Wage zu träumen XXXI

Eine neue Sensibilität

Irgendwann ist es mir während der vergangenen Wochen der Beschränkungen gekommen: wäre es nicht ein Segen, wenn wir aus alledem, was uns da nun aufgegeben ist, anders hervorgehen und manches bewusster machen? Freilich: das Gegeneinander, das da und dort sich in Demonstrationen und Gegendemonstrationen auch lautstark bemerkbar macht, weist eher in eine andere Richtung.

Was wäre aber wirklich dagegen einzuwenden, etwa sensibler zu werden für so manche und manches?
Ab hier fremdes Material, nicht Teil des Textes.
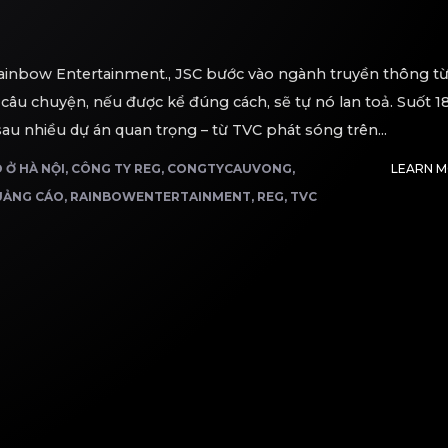
ainbow Entertainment., JSC bước vào ngành truyền thông t
 câu chuyện, nếu được kể đúng cách, sẽ tự nó lan toả. Suốt 1
u nhiều dự án quan trọng – từ TVC phát sóng trên...
 Ở HÀ NỘI
,
CÔNG TY REG
,
CONGTYCAUVONG
,
LEARN 
UẢNG CÁO
,
RAINBOWENTERTAINMENT
,
REG
,
TVC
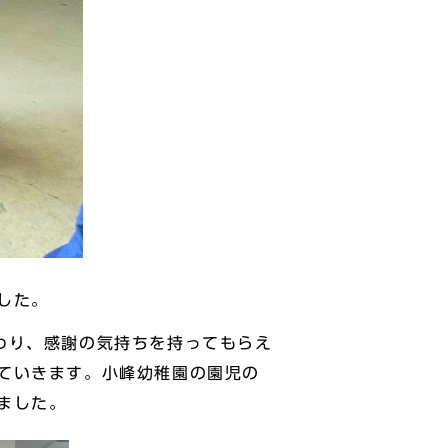
した。
わり、感謝の気持ちを持ってもらえ
ていきます。小峰幼稚園の園児の
ました。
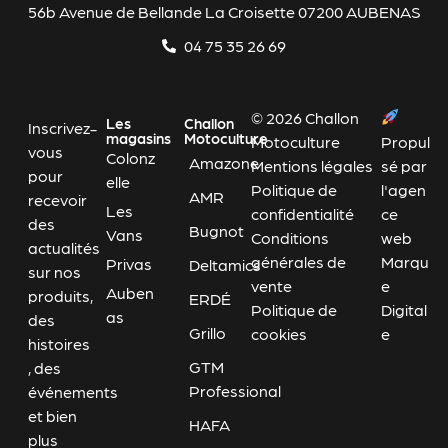
56b Avenue de Bellande La Croisette 07200 AUBENAS
04 75 35 26 69
© 2026 Challon
Les
Challon
Inscrivez-
magasins
Motoculture
Motoculture
Propul
vous
Colonz
Amazone
Mentions légales
sé par
pour
elle
Politique de
l'agen
AMR
recevoir
Les
confidentialité
ce
des
Bugnot
Vans
Conditions
web
actualités
générales de
Marqu
Privas
Deltamics
sur nos
vente
e
Auben
produits,
ERDÉ
Politique de
Digital
as
des
Grillo
cookies
e
histoires
GTM
, des
Professional
événements
et bien
HAFA
plus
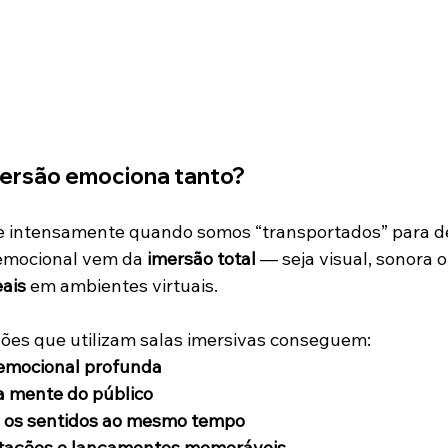
mersão emociona tanto?
e intensamente quando somos “transportados” para d
 emocional vem da 
imersão total
 — seja visual, sonora o
ais
 em ambientes virtuais.
ções que utilizam salas imersivas conseguem:
emocional profunda
a mente do público
s os sentidos ao mesmo tempo
tações e lançamentos memoráveis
Ehrlich: ich freue mich schon auf den ersten intensiven Händedruck nach Monaten der Abstinenz – Sie nicht? Ja, ich freue mich in hoffentlich nicht so ferner Zukunft wieder jene wirklich „zu drücken“ die mir lieb sind. Ja: ich freue mich heute schon sehr darauf, gemeinsam mit so manchen wieder ein Lied zu singen – gerade im Advent und in der Zeit um Weihnachten ist mir das abgegangen, Ihnen nicht? – So manches könnte ich hier noch benennen.
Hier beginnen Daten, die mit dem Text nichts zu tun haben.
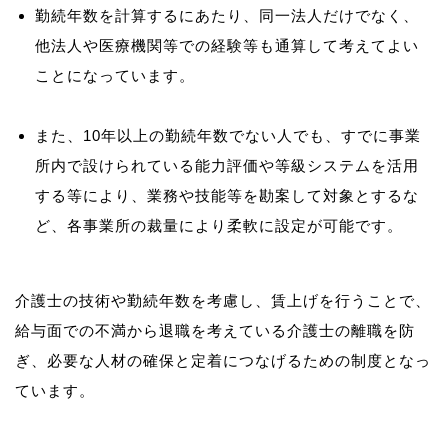
勤続年数を計算するにあたり、同一法人だけでなく、
他法人や医療機関等での経験等も通算して考えてよい
ことになっています。
また、10年以上の勤続年数でない人でも、すでに事業
所内で設けられている能力評価や等級システムを活用
する等により、業務や技能等を勘案して対象とするな
ど、各事業所の裁量により柔軟に設定が可能です。
介護士の技術や勤続年数を考慮し、賃上げを行うことで、
給与面での不満から退職を考えている介護士の離職を防
ぎ、必要な人材の確保と定着につなげるための制度となっ
ています。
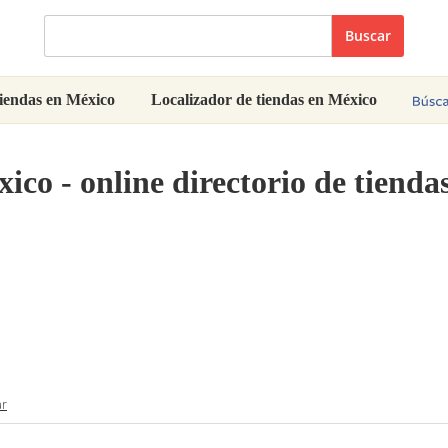
Buscar
iendas en México
Localizador de tiendas en México
ico - online directorio de tienda
ar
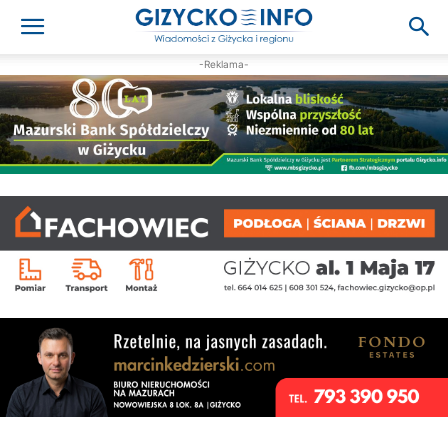
-Reklama-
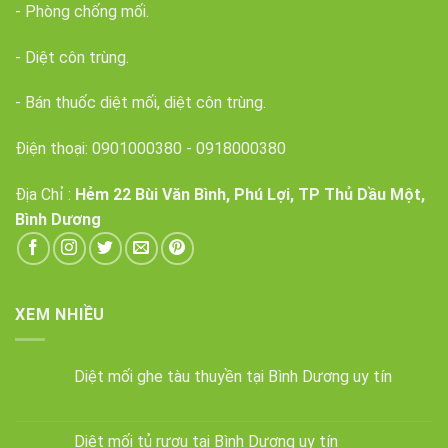
- Phòng chống mối.
- Diệt côn trùng.
- Bán thuốc diệt mối, diệt côn trùng.
Điện thoại:
0901000380
-
0918000380
Địa Chỉ :
Hẻm 22 Bùi Văn Bình, Phú Lợi, TP Thủ Dầu Một,
Bình Dương
XEM NHIỀU
Diệt mối ghe tàu thuyền tại Bình Dương uy tín
Diệt mối tủ rượu tại Bình Dương uy tín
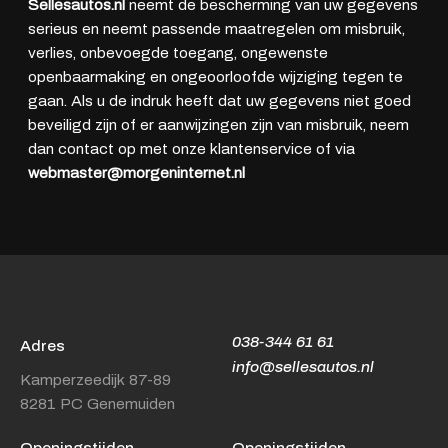
Sellesautos.nl
neemt de bescherming van uw gegevens
serieus en neemt passende maatregelen om misbruik,
verlies, onbevoegde toegang, ongewenste
openbaarmaking en ongeoorloofde wijziging tegen te
gaan. Als u de indruk heeft dat uw gegevens niet goed
beveiligd zijn of er aanwijzingen zijn van misbruik, neem
dan contact op met onze klantenservice of via
webmaster@morgeninternet.nl
038-344 61 61
Adres
info@sellesautos.nl
Kamperzeedijk 87-89
8281 PC Genemuiden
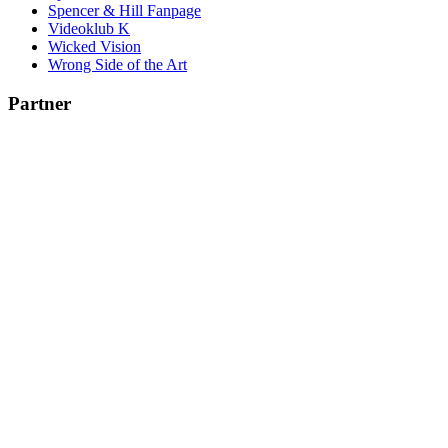
Spencer & Hill Fanpage
Videoklub K
Wicked Vision
Wrong Side of the Art
Partner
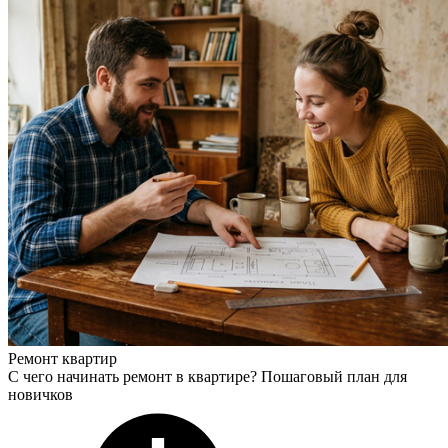
Ремонт квартир
С чего начинать ремонт в квартире? Пошаговый план для
новичков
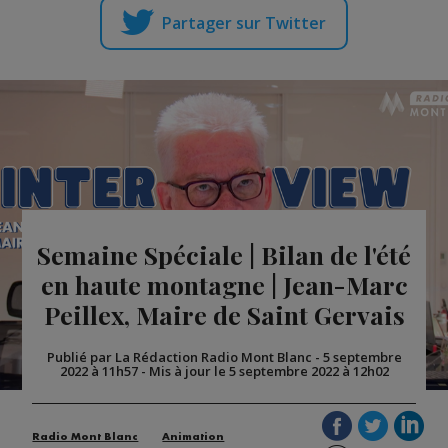
Partager sur Twitter
Semaine Spéciale | Bilan de l'été
en haute montagne | Jean-Marc
Peillex, Maire de Saint Gervais
Publié par La Rédaction Radio Mont Blanc
-
5 septembre
2022 à 11h57
-
Mis à jour le 5 septembre 2022 à 12h02
Radio Mont Blanc
Animation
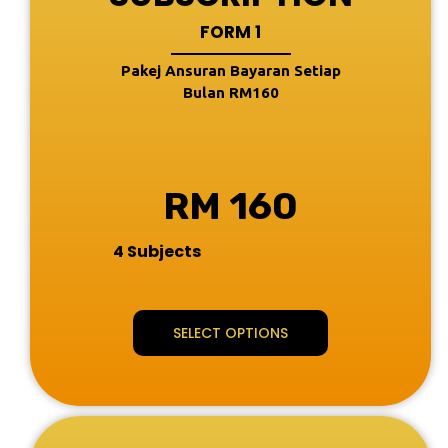
FORM 1
Pakej Ansuran Bayaran Setiap
Bulan RM160
RM 160
4 Subjects
SELECT OPTIONS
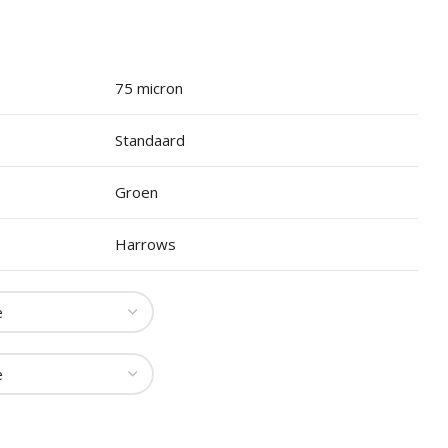
75 micron
Standaard
Groen
Harrows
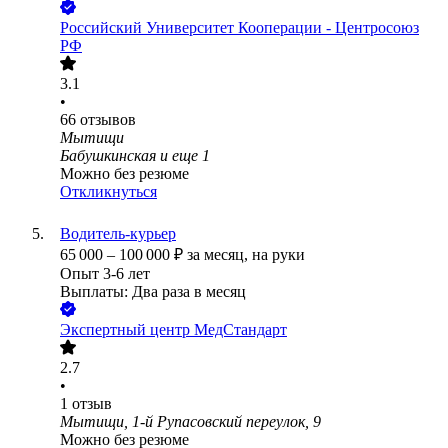
Российский Университет Кооперации - Центросоюз
РФ
3.1
•
66
отзывов
Мытищи
Бабушкинская
и еще
1
Можно без резюме
Откликнуться
Водитель-курьер
65 000
–
100 000
₽
за месяц,
на руки
Опыт 3-6 лет
Выплаты: Два раза в месяц
Экспертный центр МедСтандарт
2.7
•
1
отзыв
Мытищи, 1-й Рупасовский переулок, 9
Можно без резюме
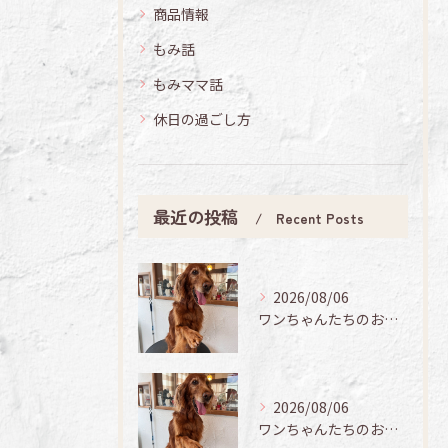
商品情報
もみ話
もみママ話
休日の過ごし方
最近の投稿
Recent Posts
2026/08/06
ワンちゃんたちのお手入れ日記🐶✨
2026/08/06
ワンちゃんたちのお手入れ日記🐶✨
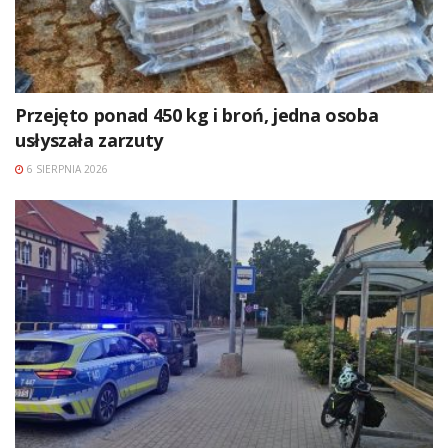
Przejęto ponad 450 kg i broń, jedna osoba
usłyszała zarzuty
6 SIERPNIA 2026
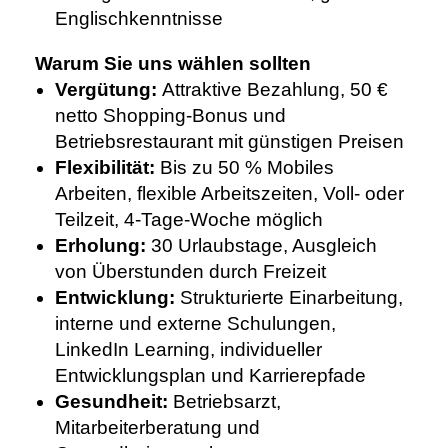
Englischkenntnisse
Warum Sie uns wählen sollten
Vergütung:
Attraktive Bezahlung, 50 €
netto Shopping-Bonus und
Betriebsrestaurant mit günstigen Preisen
Flexibilität:
Bis zu 50 % Mobiles
Arbeiten, flexible Arbeitszeiten, Voll- oder
Teilzeit, 4-Tage-Woche möglich
Erholung:
30 Urlaubstage, Ausgleich
von Überstunden durch Freizeit
Entwicklung:
Strukturierte Einarbeitung,
interne und externe Schulungen,
LinkedIn Learning, individueller
Entwicklungsplan und Karrierepfade
Gesundheit:
Betriebsarzt,
Mitarbeiterberatung und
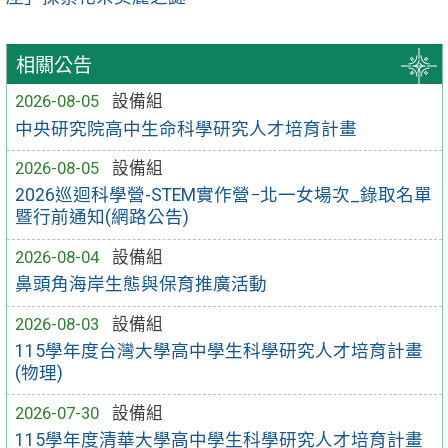
相關公告
2026-08-05
設備組
中央研究院高中生命科學研究人才培育計畫
2026-08-05
設備組
2026巡迴科學營-STEM實作營−北一女場次_錄取名單
暨行前通知(網路公告)
2026-08-04
設備組
鼻頭角海岸生態與保育推廣活動
2026-08-03
設備組
115學年度台灣大學高中學生科學研究人才培育計畫
(物理)
2026-07-30
設備組
115學年度清華大學高中學生科學研究人才培育計畫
Vielleicht hilft uns gerade die Zeit der Einschränkungen ein wenig dazu, das uns Gewöhnliche neu schätzen zu lernen. Und damit wäre es dann auch eine Hilfe, den Menschen mit neuer Achtsamkeit entgegen zu treten, die meinen Weg kreuzen. Es muss nicht immer das „Seid umschlungen, Millionen“ sein, das mich grüßen lässt: wie sehr doch in den letzten Wochen, so jedenfalls meine ich es wahrgenommen zu haben, auch ein Augenzwinkern bewusst die Nähe zum Ausdruck gebracht hat, die uns verbindet trotz des physischen Abstands, der einzuhalten geboten war und ist.
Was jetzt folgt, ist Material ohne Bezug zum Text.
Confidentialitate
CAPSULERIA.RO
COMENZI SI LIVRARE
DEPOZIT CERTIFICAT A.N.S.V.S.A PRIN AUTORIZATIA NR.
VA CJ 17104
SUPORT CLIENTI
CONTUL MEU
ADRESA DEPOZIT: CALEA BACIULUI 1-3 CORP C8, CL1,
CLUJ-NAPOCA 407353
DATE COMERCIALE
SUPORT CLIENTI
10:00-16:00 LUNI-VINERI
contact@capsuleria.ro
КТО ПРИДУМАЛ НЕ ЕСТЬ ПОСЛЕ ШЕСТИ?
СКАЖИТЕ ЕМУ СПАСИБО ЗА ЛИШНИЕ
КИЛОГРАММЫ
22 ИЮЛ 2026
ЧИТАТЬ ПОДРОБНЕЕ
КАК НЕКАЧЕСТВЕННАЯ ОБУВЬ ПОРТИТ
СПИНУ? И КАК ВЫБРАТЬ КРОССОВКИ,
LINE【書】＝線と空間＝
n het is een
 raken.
Ja: es muss nicht geschrien werden, es muss nicht krakeelt werden. Wir können aufeinander hören und nicht nur darauf warten, dass der andere endlich seinen Sermon beendet, damit wir all das ihm bzw. ihr (rein)sagen können, was wir ohnedies schon vor Beginn des Diskussionsbeitrages meinten unbedingt anbringen zu sollen.

Freilich: das braucht Zeit, das braucht Einfühlungsvermögen, das braucht Liebe. – Vielleicht haben uns die letzten Wochen und Monate hierfür und hierbei geholfen?